While the news surely raised eyebrows everywhere, it was striking to read this as a basketball game continued a few dozen feet away in front me.

A few minutes after that, a second announcement over the PA system – the first came during the first half of the Gophers-Northwestern game – reminded fans that the rest of the tournament would be played without fans. A smattering of boos had occurred earlier, but this time the mostly local crowd in attendance to cheer on the Hoosiers let the PA announcer have it. 

Then the timeout ended and the game just…kept going. Workers continued wiping down the chairs on the bench. People continued high-fiving in the crowd. The IU band literally played on. By the time I left 20 or so minutes later, midway through the second half, I’d been made aware that not only were two NBA teams apparently quarantined in their locker rooms, but President Trump had addressed the nation about the pandemic, travel from Europe had been temporarily banned, and Tom Hanks had tested positive. What?!

I met a local friend at a bar and as we chatted, the Big Ten Network blared from most of the televisions in the place, showing highlights of both games and a broadcast team discussing the remainder of the tournament. Imagine my surprise then, that upon retiring for the night, I found out Fred Hoiberg had been coaching the just-ended game while visibly sick. 

As the video made clear just how easily disease could spread, suddenly the jokes about hand sanitizer and my unease sharing utensils didn’t seem so innocuous. And when I woke up the next morning and checked my phone, I was shocked to see that Thursday’s games were scheduled to go on.

I was equally as shocked – and on my way back to the arena that morning – when I saw an email from the Big Ten announcing that the tournament had been canceled. As I processed this, my first thought was one of relief, that this was definitely the correct decision for public health, which seemed far more important than finishing the Big Ten tournament. My second thought was that this really didn’t bode well for the NCAA tournament, my favorite time of the year.
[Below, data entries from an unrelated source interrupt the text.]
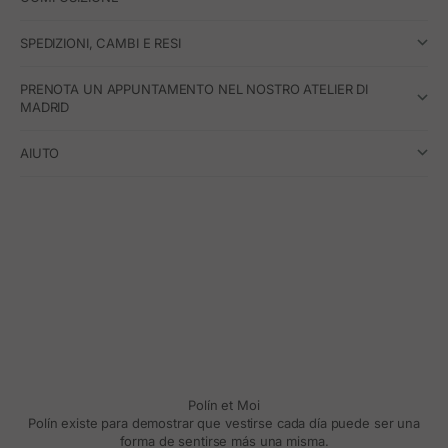
SPEDIZIONI, CAMBI E RESI
PRENOTA UN APPUNTAMENTO NEL NOSTRO ATELIER DI
MADRID
AIUTO
Polín et Moi
Polín existe para demostrar que vestirse cada día puede ser una
forma de sentirse más una misma.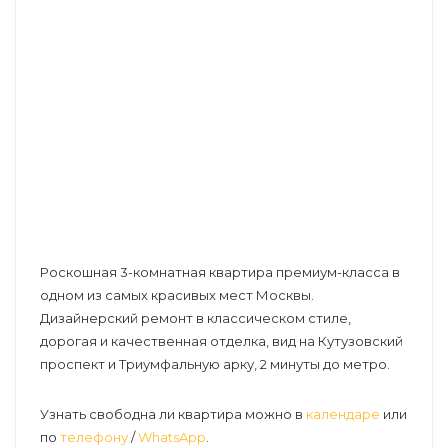
Роскошная 3-комнатная квартира премиум-класса в
одном из самых красивых мест Москвы.
Дизайнерский ремонт в классическом стиле,
дорогая и качественная отделка, вид на Кутузовский
проспект и Триумфальную арку, 2 минуты до метро.
Узнать свободна ли квартира можно в
календаре
или
по
телефону
/
WhatsApp
.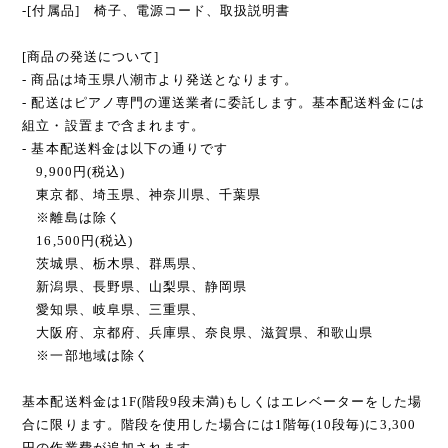
-[付属品] 椅子、電源コード、取扱説明書
[商品の発送について]
- 商品は埼玉県八潮市より発送となります。
- 配送はピアノ専門の運送業者に委託します。基本配送料金には
組立・設置まで含まれます。
- 基本配送料金は以下の通りです
9,900円(税込)
東京都、埼玉県、神奈川県、千葉県
※離島は除く
16,500円(税込)
茨城県、栃木県、群馬県、
新潟県、長野県、山梨県、静岡県
愛知県、岐阜県、三重県、
大阪府、京都府、兵庫県、奈良県、滋賀県、和歌山県
※一部地域は除く
基本配送料金は1F(階段9段未満)もしくはエレベーターをした場
合に限ります。階段を使用した場合には1階毎(10段毎)に3,300
円の作業費が追加されます。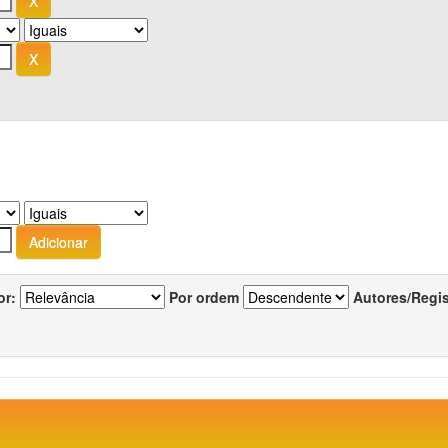
or:
Por ordem
Autores/Regi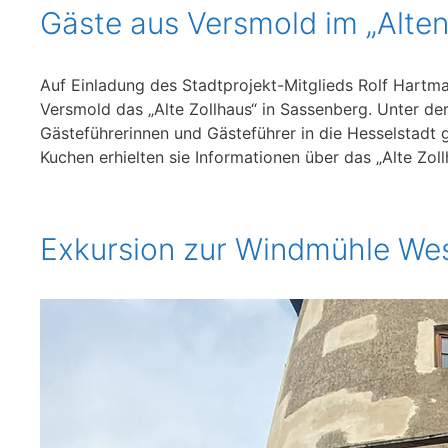
Gäste aus Versmold im „Alten
Auf Einladung des Stadtprojekt-Mitglieds Rolf Hartm
Versmold das „Alte Zollhaus“ in Sassenberg. Unter der
Gästeführerinnen und Gästeführer in die Hesselstadt
Kuchen erhielten sie Informationen über das „Alte Zol
Exkursion zur Windmühle We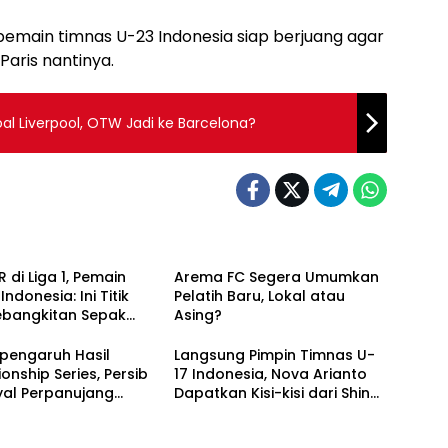
emain timnas U-23 Indonesia siap berjuang agar
Paris nantinya.
l Liverpool, OTW Jadi ke Barcelona?
 di Liga 1, Pemain
Arema FC Segera Umumkan
ndonesia: Ini Titik
Pelatih Baru, Lokal atau
ebangkitan Sepak
Asing?
sional!
pengaruh Hasil
Langsung Pimpin Timnas U-
nship Series, Persib
17 Indonesia, Nova Arianto
nyal Perpanujang
Dapatkan Kisi-kisi dari Shin
k Bojan Hodak
Tae-yong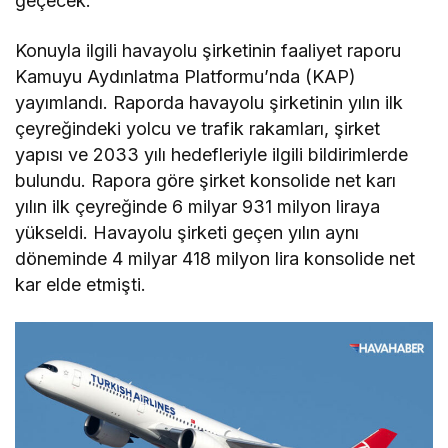
geçecek.
Konuyla ilgili havayolu şirketinin faaliyet raporu
Kamuyu Aydınlatma Platformu’nda (KAP)
yayımlandı. Raporda havayolu şirketinin yılın ilk
çeyreğindeki yolcu ve trafik rakamları, şirket
yapısı ve 2033 yılı hedefleriyle ilgili bildirimlerde
bulundu. Rapora göre şirket konsolide net karı
yılın ilk çeyreğinde 6 milyar 931 milyon liraya
yükseldi. Havayolu şirketi geçen yılın aynı
döneminde 4 milyar 418 milyon lira konsolide net
kar elde etmişti.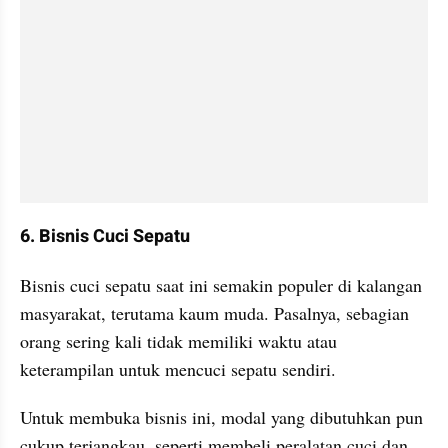
6. Bisnis Cuci Sepatu
Bisnis cuci sepatu saat ini semakin populer di kalangan 
masyarakat, terutama kaum muda. Pasalnya, sebagian 
orang sering kali tidak memiliki waktu atau 
keterampilan untuk mencuci sepatu sendiri.
Untuk membuka bisnis ini, modal yang dibutuhkan pun 
cukup terjangkau, seperti membeli peralatan cuci dan 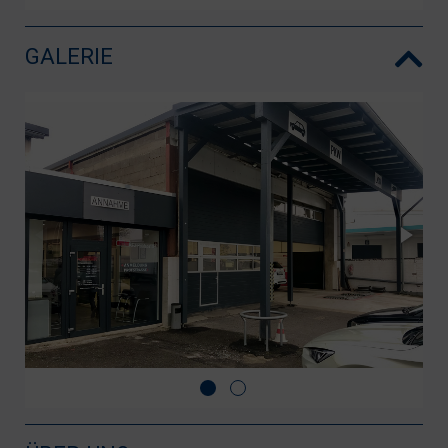
GALERIE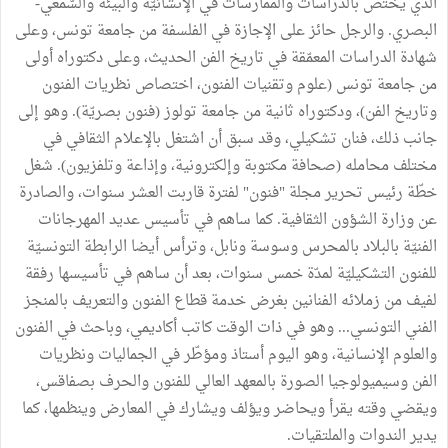
الذي يختص بالدّراسات والممارسات في الإنشائيّة والبيئة والسّمعي-
البصري. والرجل حائز على الإجازة في الفلسفة من جامعة تونس، وعلى
شهادة الدراسات المعمّقة في تاريخ الفن الحديث، وعلى دكتوراه أولى
من جامعة تونس (علوم وتقنيات الفنون، اختصاص نظريات الفنون
وتاريخ الفن)، ودكتوراه ثانية من جامعة تولوز (فنون بصريّة). وهو إلى
جانب ذلك، فنان تشكيلي، وقد سبق أن اشتغل بالإعلام الثقافي في
مختلف محامله (صحافة مكتوبة وإلكترونية، وإذاعة وتلفزيون). شغل
خطّة رئيس تحرير مجلة "فنون" لفترة قاربت العشر سنوات، والصادرة
عن وزارة الشؤون الثقافية. كما ساهم في تأسيس عديد المهرجانات
الفنيّة بالبلاد بالمحرس وسوسة ونابل، وترأس أيضا الرابطة التونسيّة
للفنون التشكيليّة لمدّة خمس سنوات، بعد أن ساهم في تأسيسها رفقة
لفيف من زملائه الفنانين بغرض خدمة قطاع الفنون والتعريف بالمنجز
الفني التونسي... وهو في ذات الوقت كاتب أكاديمي، وباحث في الفنون
والعلوم الإنسانية، وهو اليوم أستاذ ومؤطّر في الجماليات ونظريات
الفن وسيميولوجيا الصورة بالمعهد العالي للفنون والحرف بصفاقس،
ويقضي وقته يقرأ ويحاضر ويؤلف ويشارك في المعارض وينظمها، كما
يدير الندوات والملتقيات.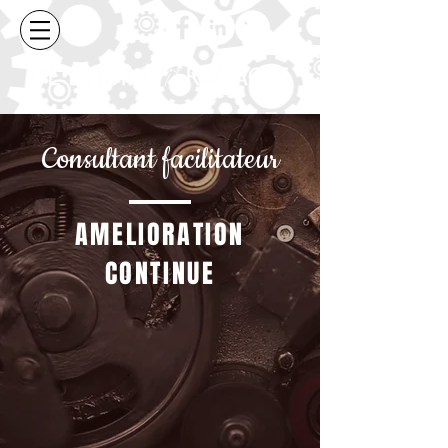
Consultant facilitateur
AMELIORATION
CONTINUE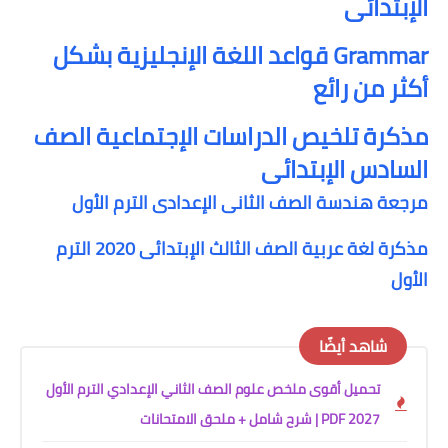
الإبتدائى
Grammar قواعد اللغة الإنجليزية بشكل
أكثر من رائع
مذكرة تلخيص الدراسات الإجتماعية الصف
السادس الإبتدائى
مرجعة هندسة الصف الثانى الإعدادى الترم الأول
مذكرة لغة عربية الصف الثالث الإبتدائى 2020 الترم
الأول
شاهد أيضًا
تحميل أقوى ملخص علوم الصف الثاني الإعدادي الترم الأول
2027 PDF | شرح شامل + ملحق الامتحانات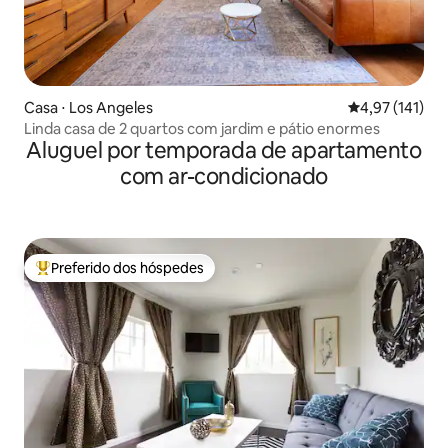
Casa ⋅ Los Angeles
4,97 de uma av
4,97 (141)
Linda casa de 2 quartos com jardim e pátio enormes
Aluguel por temporada de apartamento
com ar-condicionado
Preferido dos hóspedes
Entre os melhores preferidos dos hóspedes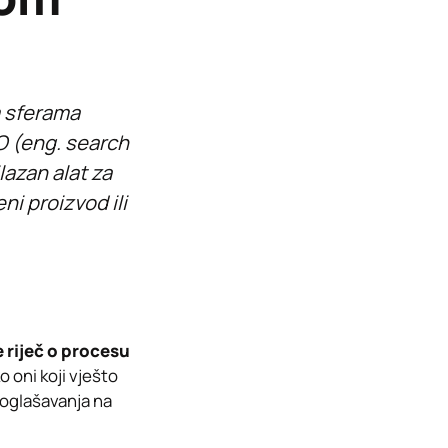
m sferama
EO (eng. search
lazan alat za
ni proizvod ili
e riječ o procesu
o oni koji vješto
e oglašavanja na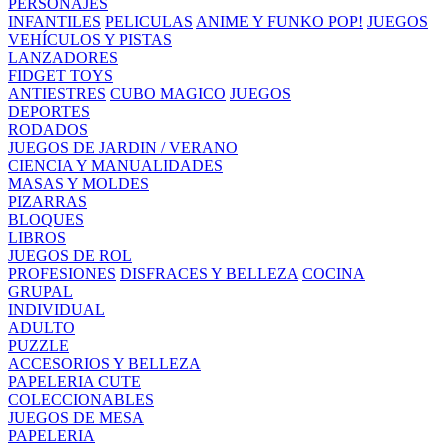
PERSONAJES
INFANTILES
PELICULAS
ANIME Y FUNKO POP!
JUEGOS
VEHÍCULOS Y PISTAS
LANZADORES
FIDGET TOYS
ANTIESTRES
CUBO MAGICO
JUEGOS
DEPORTES
RODADOS
JUEGOS DE JARDIN / VERANO
CIENCIA Y MANUALIDADES
MASAS Y MOLDES
PIZARRAS
BLOQUES
LIBROS
JUEGOS DE ROL
PROFESIONES
DISFRACES Y BELLEZA
COCINA
GRUPAL
INDIVIDUAL
ADULTO
PUZZLE
ACCESORIOS Y BELLEZA
PAPELERIA CUTE
COLECCIONABLES
JUEGOS DE MESA
PAPELERIA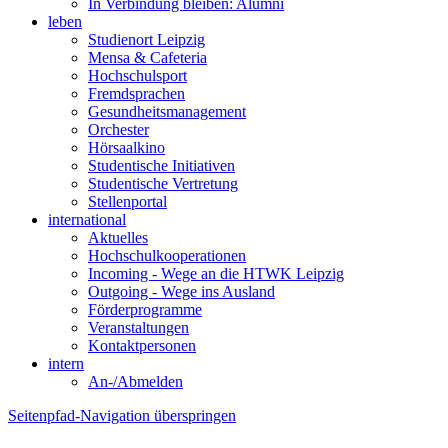
In Verbindung bleiben: Alumni
leben
Studienort Leipzig
Mensa & Cafeteria
Hochschulsport
Fremdsprachen
Gesundheitsmanagement
Orchester
Hörsaalkino
Studentische Initiativen
Studentische Vertretung
Stellenportal
international
Aktuelles
Hochschulkooperationen
Incoming - Wege an die HTWK Leipzig
Outgoing - Wege ins Ausland
Förderprogramme
Veranstaltungen
Kontaktpersonen
intern
An-/Abmelden
Seitenpfad-Navigation überspringen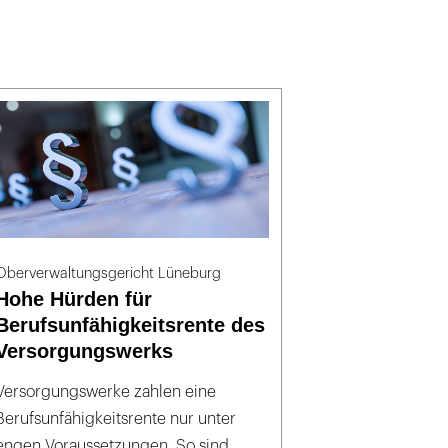
Oberverwaltungsgericht Lüneburg
Hohe Hürden für
Berufsunfähigkeitsrente des
Versorgungswerks
Versorgungswerke zahlen eine
Berufsunfähigkeitsrente nur unter
engen Voraussetzungen. So sind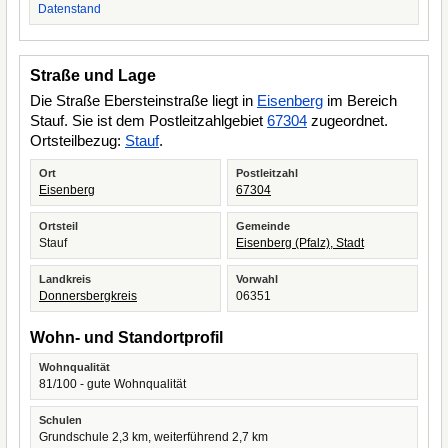
Datenstand
Straße und Lage
Die Straße Ebersteinstraße liegt in
Eisenberg
im Bereich
Stauf. Sie ist dem Postleitzahlgebiet
67304
zugeordnet.
Ortsteilbezug:
Stauf
.
Ort
Postleitzahl
Eisenberg
67304
Ortsteil
Gemeinde
Stauf
Eisenberg (Pfalz), Stadt
Landkreis
Vorwahl
Donnersbergkreis
06351
Wohn- und Standortprofil
Wohnqualität
81/100 - gute Wohnqualität
Schulen
Grundschule 2,3 km, weiterführend 2,7 km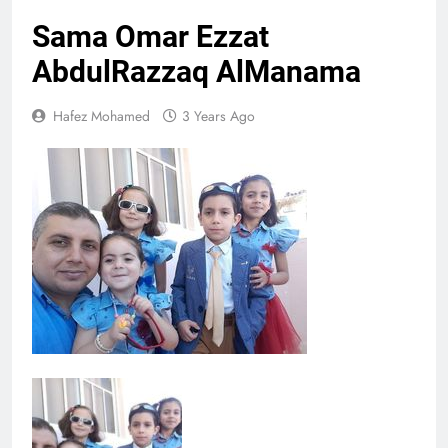
Sama Omar Ezzat
AbdulRazzaq AlManama
Hafez Mohamed
3 Years Ago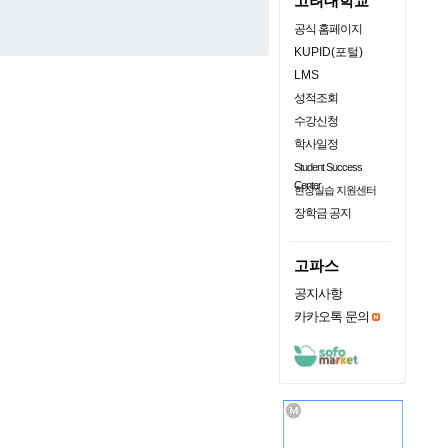
고려대학교
공식 홈페이지
KUPID(포털)
LMS
성적조회
수강신청
학사일정
Student Success
Center
현장실습 지원센터
장학금 공지
고파스
공지사항
카카오톡 문의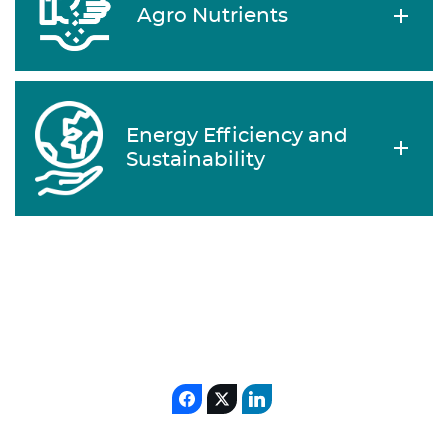
Agro Nutrients
Energy Efficiency and
Sustainability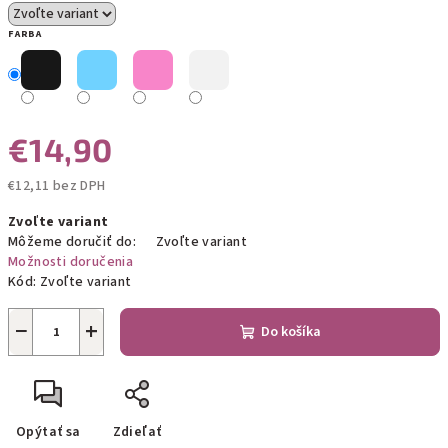
FARBA
€14,90
€12,11 bez DPH
Jednotková
Zvoľte variant
cena:
Môžeme doručiť do:
Zvoľte variant
Možnosti doručenia
Kód:
Zvoľte variant
−
+
Do košíka
Opýtať sa
Zdieľať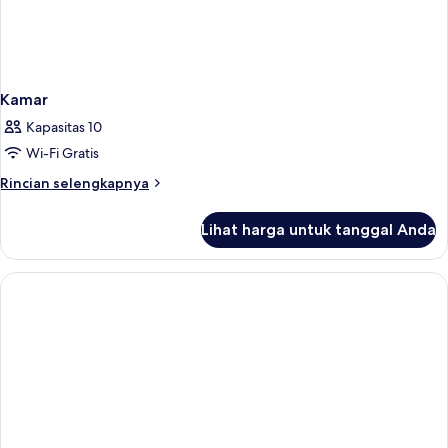
Kamar
Kapasitas 10
Wi-Fi Gratis
Rincian
Rincian selengkapnya
lebih
lanjut
Lihat harga untuk tanggal Anda
untuk
Kamar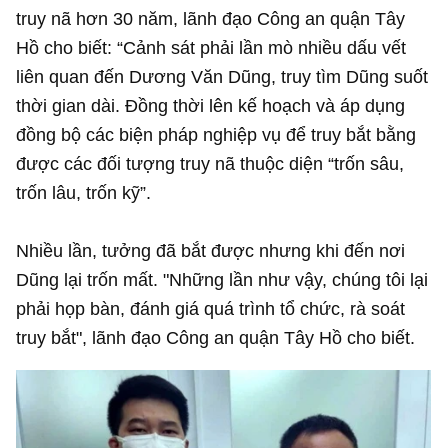
truy nã hơn 30 năm, lãnh đạo Công an quận Tây
Hồ cho biết: “Cảnh sát phải lần mò nhiều dấu vết
liên quan đến Dương Văn Dũng, truy tìm Dũng suốt
thời gian dài. Đồng thời lên kế hoạch và áp dụng
đồng bộ các biện pháp nghiệp vụ để truy bắt bằng
được các đối tượng truy nã thuộc diện “trốn sâu,
trốn lâu, trốn kỹ”.
Nhiều lần, tưởng đã bắt được nhưng khi đến nơi
Dũng lại trốn mất. "Những lần như vậy, chúng tôi lại
phải họp bàn, đánh giá quá trình tổ chức, rà soát
truy bắt", lãnh đạo Công an quận Tây Hồ cho biết.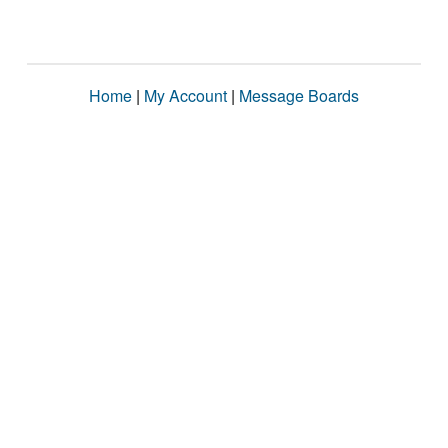
Home
|
My Account
|
Message Boards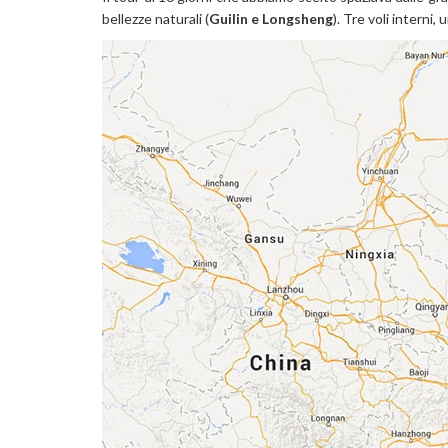
bellezze naturali (
Guilin e Longsheng
). Tre voli interni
Only later did I realize that, as Michigan and Rutgers were taken off the court and Big Ten Commissioner Kevin Warren gave a hastily scheduled press conference and the few remaining people inside were directed to leave the arena and I found out about all of this via the internet, what a crazy final morning it must’ve been at the arena. 

It was a perfect encapsulation of everything playing out across the country. Consequences of exposure not withstanding, I was bummed I’d missed out on it.

And so, having concluded my experience at the Big Ten tournament, I went home. The flight back wasn’t nearly as memorable.